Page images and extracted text

:::::

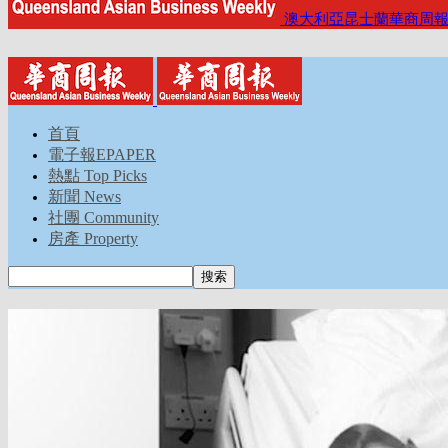
澳大利亞昆士蘭華商周
首頁
電子報EPAPER
熱點 Top Picks
新聞 News
社團 Community
房產 Property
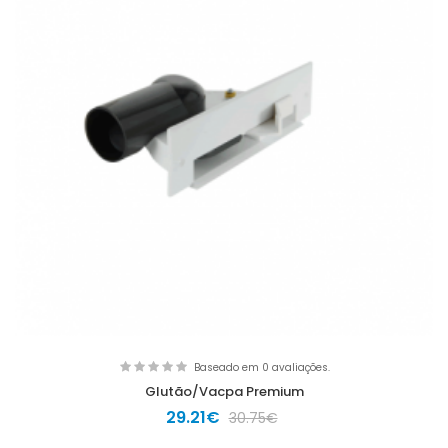
Baseado em 0 avaliações.
Glutão/Vacpa Premium
29.21€
30.75€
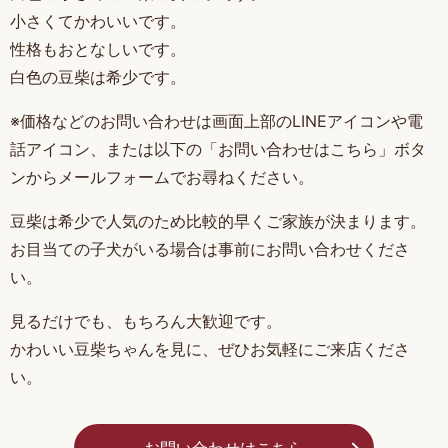
小さくてかわいいです。
性格もおとなしいです。
白色の豆柴は希少です。
※価格などのお問い合わせは画面上部のLINEアイコンや電
話アイコン、または以下の「お問い合わせはこちら」ボタ
ンからメールフォームでお尋ねください。
豆柴は希少で人気のため比較的早くご家族が決まります。
お目当ての子犬がいる場合は事前にお問い合わせくださ
い。
見るだけでも、もちろん大歓迎です。
かわいい豆柴ちゃんを見に、ぜひお気軽にご来店くださ
い。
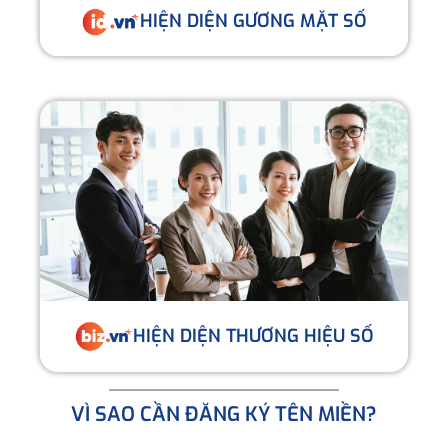
HIỆN DIỆN GƯƠNG MẶT SỐ
HIỆN DIỆN THƯƠNG HIỆU SỐ
VÌ SAO CẦN ĐĂNG KÝ TÊN MIỀN?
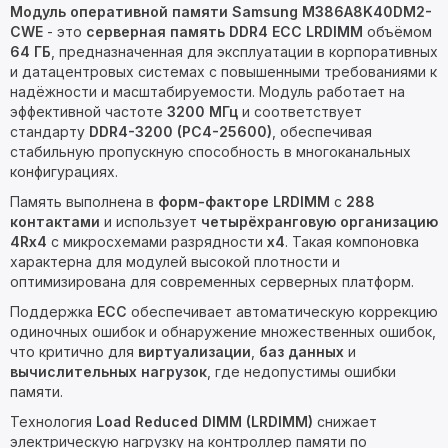
Модуль оперативной памяти Samsung M386A8K40DM2-
CWE
- это
серверная память DDR4 ECC LRDIMM
объёмом
64 ГБ
, предназначенная для эксплуатации в корпоративных
и датацентровых системах с повышенными требованиями к
надёжности и масштабируемости. Модуль работает на
эффективной частоте
3200 МГц
и соответствует
стандарту
DDR4-3200 (PC4-25600)
, обеспечивая
стабильную пропускную способность в многоканальных
конфигурациях.
Память выполнена в
форм-факторе LRDIMM
с
288
контактами
и использует
четырёхранговую организацию
4Rx4
с микросхемами разрядности
x4
. Такая компоновка
характерна для модулей высокой плотности и
оптимизирована для современных серверных платформ.
Поддержка
ECC
обеспечивает автоматическую коррекцию
одиночных ошибок и обнаружение множественных ошибок,
что критично для
виртуализации
,
баз данных
и
вычислительных нагрузок
, где недопустимы ошибки
памяти.
Технология
Load Reduced DIMM (LRDIMM)
снижает
электрическую нагрузку на контроллер памяти по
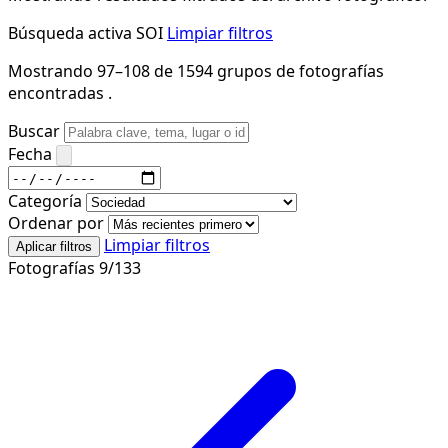
Búsqueda activa
SOI
Limpiar filtros
Mostrando 97–108 de 1594 grupos de fotografías
encontradas .
Buscar
Fecha
Categoría
Ordenar por
Limpiar filtros
Aplicar filtros
Fotografías 9/133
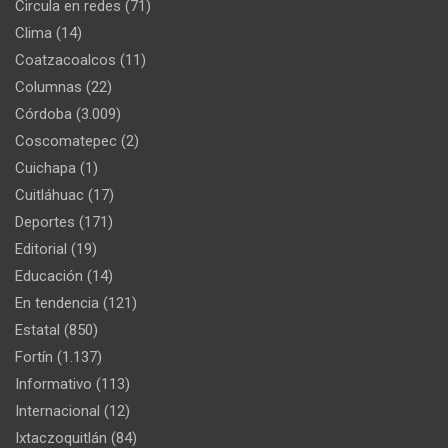
Circula en redes
(71)
Clima
(14)
Coatzacoalcos
(11)
Columnas
(22)
Córdoba
(3.009)
Coscomatepec
(2)
Cuichapa
(1)
Cuitláhuac
(17)
Deportes
(171)
Editorial
(19)
Educación
(14)
En tendencia
(121)
Estatal
(850)
Fortín
(1.137)
Informativo
(113)
Internacional
(12)
Ixtaczoquitlán
(84)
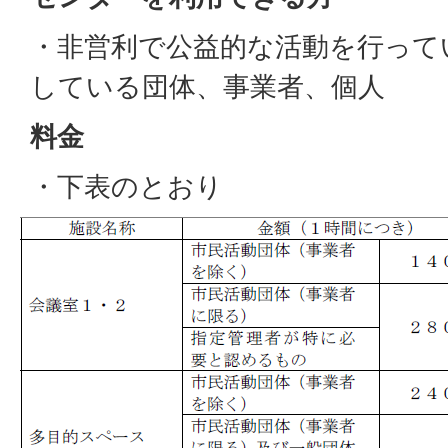
・非営利で公益的な活動を行って
している団体、事業者、個人
料金
・下表のとおり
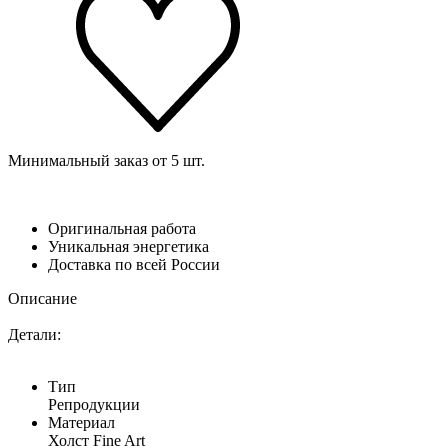
Минимальный заказ от 5 шт.
Оригинальная работа
Уникальная энергетика
Доставка по всей России
Описание
Детали:
Тип
Репродукции
Материал
Холст Fine Art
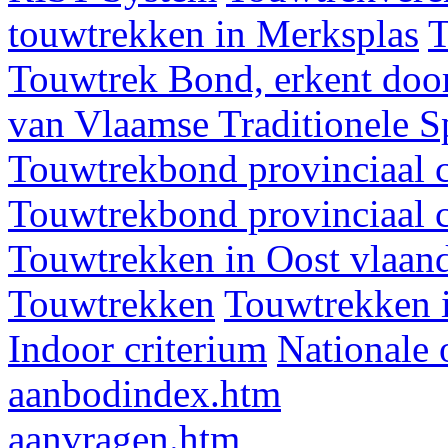
touwtrekken in Merksplas
T
Touwtrek Bond, erkent door
van Vlaamse Traditionele 
Touwtrekbond provinciaal 
Touwtrekbond provinciaal 
Touwtrekken in Oost vlaan
Touwtrekken
Touwtrekken 
Indoor criterium
Nationale 
aanbodindex.htm
aanvragen.htm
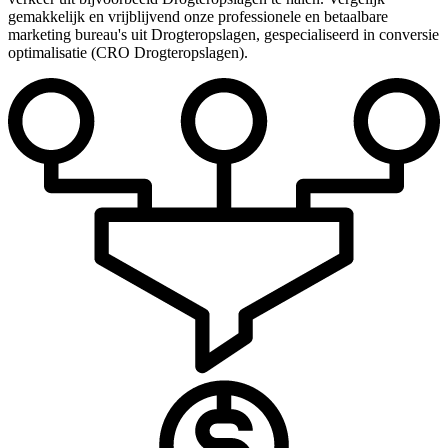
gemakkelijk en vrijblijvend onze professionele en betaalbare
marketing bureau's uit Drogteropslagen, gespecialiseerd in conversie
optimalisatie (CRO Drogteropslagen).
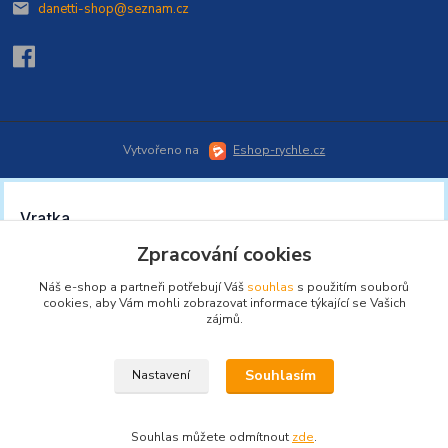
danetti-shop@seznam.cz
Vytvořeno na
Eshop-rychle.cz
Zpracování cookies
Náš e-shop a partneři potřebují Váš
souhlas
s použitím souborů
cookies, aby Vám mohli zobrazovat informace týkající se Vašich
zájmů.
Souhlasím
Nastavení
Souhlas můžete odmítnout
zde
.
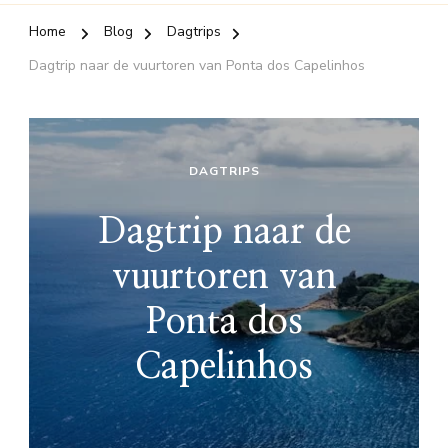
Home
Blog
Dagtrips
Dagtrip naar de vuurtoren van Ponta dos Capelinhos
DAGTRIPS
Dagtrip naar de
vuurtoren van
Ponta dos
Capelinhos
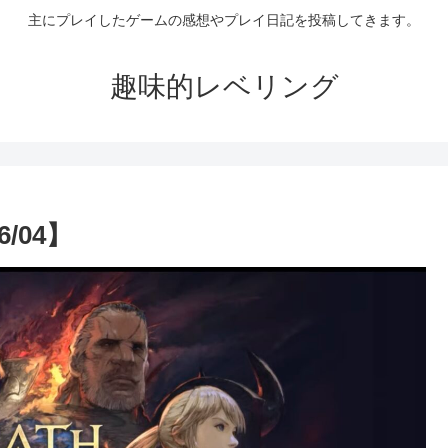
主にプレイしたゲームの感想やプレイ日記を投稿してきます。
趣味的レベリング
/04】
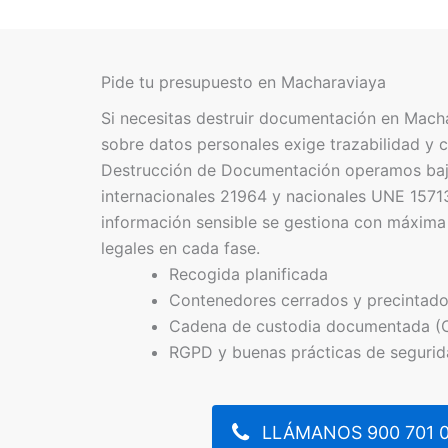
Pide tu presupuesto en Macharaviaya
Si necesitas destruir documentación en Macha
sobre datos personales exige trazabilidad y c
Destrucción de Documentación operamos baj
internacionales 21964 y nacionales UNE 1571
información sensible se gestiona con máxima
legales en cada fase.
Recogida planificada
Contenedores cerrados y precintad
Cadena de custodia documentada (
RGPD y buenas prácticas de seguri
LLÁMANOS 900 701 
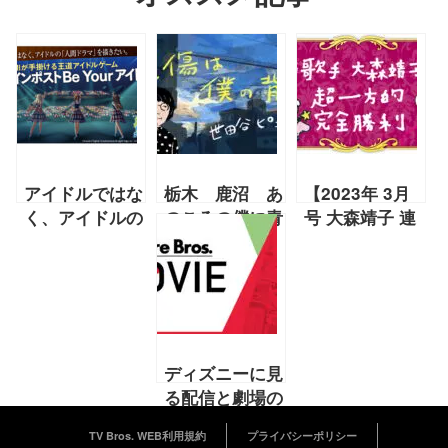
アイドルではな
栃木 鹿沼 あ
【2023年 3月
く、アイドルの
のころの僕に青
号 大森靖子 連
「人間ドラマ」
春はあったか
載】『大森靖子
を描きたい。
前篇【2023年1
の超一方的完全
KONAMIが手掛
月 世田谷ピン
勝利』
ける王道アイド
ポンズ連載「感
ルゲーム「シャ
傷は僕の背
インポスト Be
骨」】
ディズニーに見
Your アイド
る配信と劇場の
ル！」
関係＆『モスル
TV Bros. WEB利用規約
プライバシーポリシー
～あるSWAT部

:::::

- [WHAT YOU NEED TO DO]
From the first line of the entries above down to the line holding "эксплуатации в корпоративных", quote each line exactly and nothing else, skipping pictures.

- [COMPLETED TASK]
澳大利亞昆士蘭華商周
首頁
電子報EPAPER
熱點 Top Picks
新聞 News
社團 Community
房產 Property
Baseado em 0 avaliações.
Glutão/Vacpa Premium
29.21€
30.75€
小さくてかわいいです。
性格もおとなしいです。
白色の豆柴は希少です。
※価格などのお問い合わせは画面上部のLINEアイコンや電
話アイコン、または以下の「お問い合わせはこちら」ボタ
ンからメールフォームでお尋ねください。
豆柴は希少で人気のため比較的早くご家族が決まります。
お目当ての子犬がいる場合は事前にお問い合わせくださ
い。
見るだけでも、もちろん大歓迎です。
かわいい豆柴ちゃんを見に、ぜひお気軽にご来店くださ
い。
HIỆN DIỆN GƯƠNG MẶT SỐ
HIỆN DIỆN THƯƠNG HIỆU SỐ
VÌ SAO CẦN ĐĂNG KÝ TÊN MIỀN?
Модуль оперативной памяти Samsung M386A8K40DM2-
CWE
- это
серверная память DDR4 ECC LRDIMM
объёмом
64 ГБ
, предназначенная для эксплуатации в корпоративных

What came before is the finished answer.